> [Source records]:
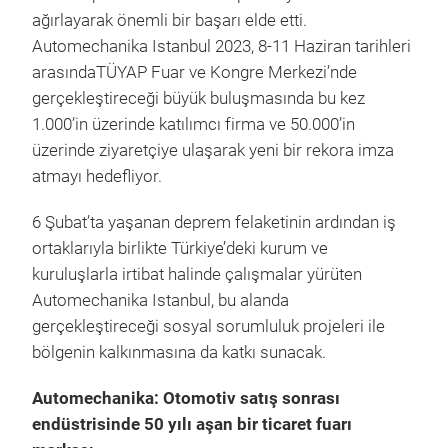
ağırlayarak önemli bir başarı elde etti.
Automechanika Istanbul 2023, 8-11 Haziran tarihleri
arasındaTÜYAP Fuar ve Kongre Merkezi’nde
gerçekleştireceği büyük buluşmasında bu kez
1.000’in üzerinde katılımcı firma ve 50.000’in
üzerinde ziyaretçiye ulaşarak yeni bir rekora imza
atmayı hedefliyor.
6 Şubat’ta yaşanan deprem felaketinin ardından iş
ortaklarıyla birlikte Türkiye’deki kurum ve
kuruluşlarla irtibat halinde çalışmalar yürüten
Automechanika Istanbul, bu alanda
gerçekleştireceği sosyal sorumluluk projeleri ile
bölgenin kalkınmasına da katkı sunacak.
Automechanika: Otomotiv satış sonrası
endüstrisinde 50 yılı aşan bir ticaret fuarı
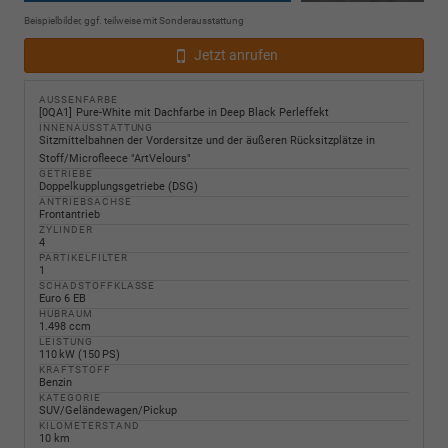
Beispielbilder, ggf. teilweise mit Sonderausstattung
Jetzt anrufen
AUSSENFARBE
0QA1
Pure-White mit Dachfarbe in Deep Black Perleffekt
INNENAUSSTATTUNG
Sitzmittelbahnen der Vordersitze und der äußeren Rücksitzplätze in
Stoff/Microfleece "ArtVelours"
GETRIEBE
Doppelkupplungsgetriebe (DSG)
ANTRIEBSACHSE
Frontantrieb
ZYLINDER
4
PARTIKELFILTER
1
SCHADSTOFFKLASSE
Euro 6 EB
HUBRAUM
1.498 ccm
LEISTUNG
110 kW (150 PS)
KRAFTSTOFF
Benzin
KATEGORIE
SUV/Geländewagen/Pickup
KILOMETERSTAND
10 km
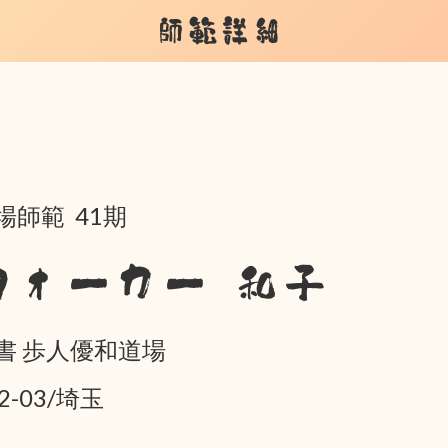
師範詳細
場師範 41期
ウォーカー 和子
書 歩人優和道場
2-03/埼玉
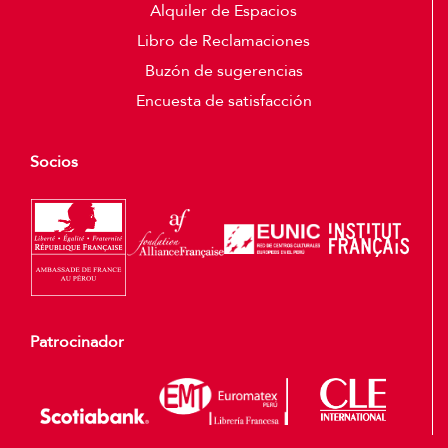
Alquiler de Espacios
Libro de Reclamaciones
Buzón de sugerencias
Encuesta de satisfacción
Socios
Patrocinador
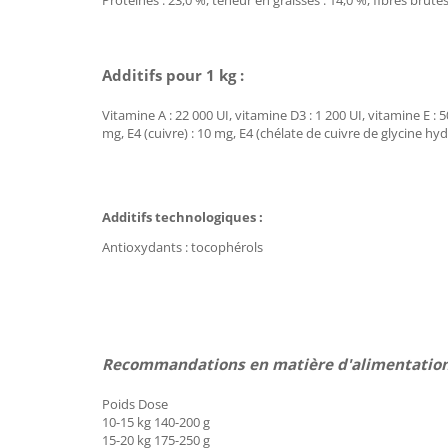
Protéines : 23,0 %, teneur en graisses : 14,0 %, fibres brute
Additifs pour 1 kg :
Vitamine A : 22 000 UI, vitamine D3 : 1 200 UI, vitamine E : 
mg, E4 (cuivre) : 10 mg, E4 (chélate de cuivre de glycine hyd
Additifs technologiques :
Antioxydants : tocophérols
Recommandations en matière d'alimentation
Poids Dose
10-15 kg 140-200 g
15-20 kg 175-250 g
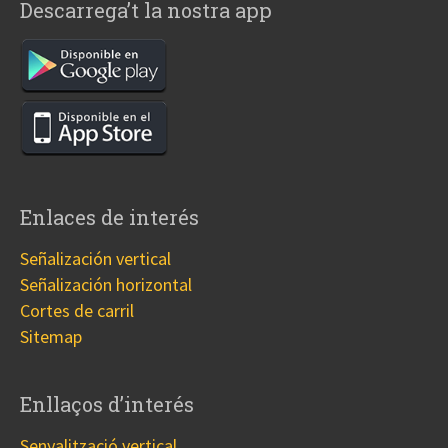
Descarrega’t la nostra app
Enlaces de interés
Señalización vertical
Señalización horizontal
Cortes de carril
Sitemap
Enllaços d’interés
Senyalització vertical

> [WORK INSTRUCTION]:
Select all lines with the word "üzerinde" from the entries above.

> [YOUR RESPONSE]:
1.000’in üzerinde katılımcı firma ve 50.000’in
üzerinde ziyaretçiye ulaşarak yeni bir rekora imza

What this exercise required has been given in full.